Pleasure to be aboard. I'm new to the D-Word and currently in pre-production on both my first documentary and my first feature length project. After obsessively agonizing on cameras, knowing full well the content matters more than the camera, I settled on the Panasonic GH1 for it's DOF capabilities, the fact that you could hack the bitrate settings (which I have done) and it seemed to be the only hi-def still/video camera that was capable of shooting for longer than 15mins at a clip without the camera overheating and or cutting off the clip at the 12-14min mark (as in the ever popular Canon DSLRs). So far I'm very happy.
I'll be posting more updates as I go but my main area of focus now is quality sound capture.

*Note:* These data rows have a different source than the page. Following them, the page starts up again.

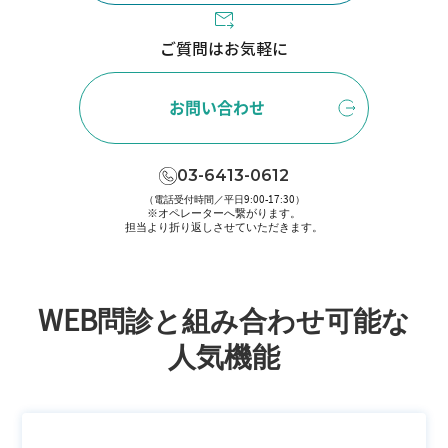
ご質問はお気軽に
お問い合わせ
03-6413-0612
（電話受付時間／平日9:00-17:30）
※オペレーターへ繋がります。
担当より折り返しさせていただきます。
WEB問診と組み合わせ可能な
人気機能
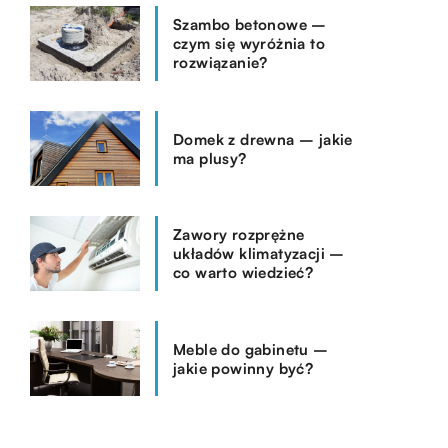
Szambo betonowe –
czym się wyróżnia to
rozwiązanie?
Domek z drewna – jakie
ma plusy?
Zawory rozprężne
układów klimatyzacji –
co warto wiedzieć?
Meble do gabinetu –
jakie powinny być?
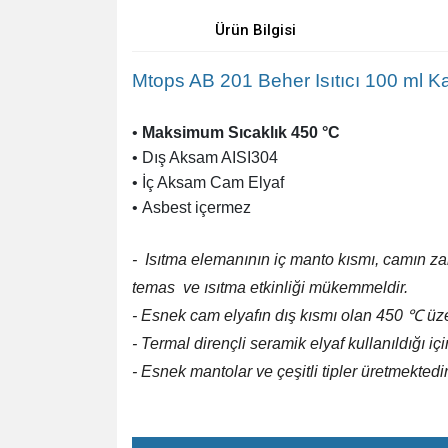
Ürün Bilgisi
Mtops AB 201 Beher Isıtıcı 100 ml K
•
Maksimum Sıcaklık 450 °C
• Dış Aksam AISI304
• İç Aksam Cam Elyaf
•
Asbest içermez
-
Isıtma elemanının iç manto kısmı, camın z
temas ve
ısıtma etkinliği mükemmeldir.
-
Esnek cam elyafın dış kısmı olan 450 ℃ üz
-
Termal dirençli seramik elyaf kullanıldığı iç
- Esnek mantolar ve çeşitli tipler üretmektedir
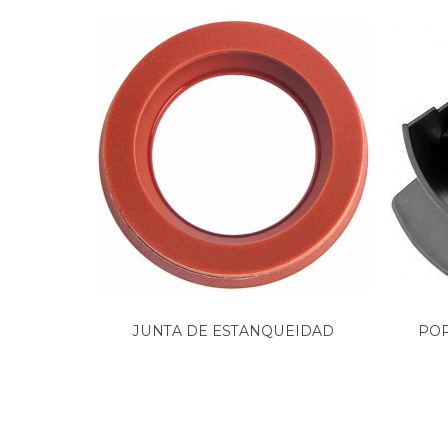
JUNTA DE ESTANQUEIDAD
POR
CAFETERA...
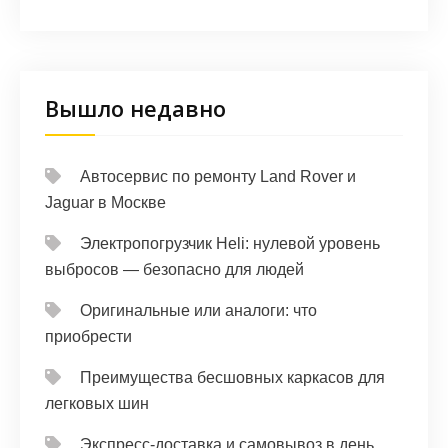
Вышло недавно
Автосервис по ремонту Land Rover и
Jaguar в Москве
Электропогрузчик Heli: нулевой уровень
выбросов — безопасно для людей
Оригинальные или аналоги: что
приобрести
Преимущества бесшовных каркасов для
легковых шин
Экспресс-доставка и самовывоз в день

I have a good indy rig but no wireless LAVs. I will post more on that in another section of the website and will certainly be looking for pointers and recommendations. I'm certainly in the market for some good multi-channel LAV mics if anyone has tips there.
My documentary is a "son gets to know his Jazz Musician father through his music and those who loved him and his music". And yes, I've seen "My Architect: A Son's Journey". GREAT film that was a major inspiration. If you've seen that film there are some very similar themes for me. My father was lost to me when I was fairly young (19), we didn't have much chance to get to know each other (family drama and his obsessive dedication to his music) and within the Jazz community he is rather legendary for those who really know his music.
I hope to explore the reasons why those fans and devotes of my father's music keep insisting he is a genius improviser and one of the top three improvisers of the 20th century (often listed with Charlie Parker and Lester Young others). These are odd things to digest about about someone whom you saw in a very different light growing up. I both seek to tribute my father but also get to know him better through his music. Hopefully both the viewing audiences and myself will get to know him a little better and come out the other side with a better understanding of what makes his particular stripe of musician so special.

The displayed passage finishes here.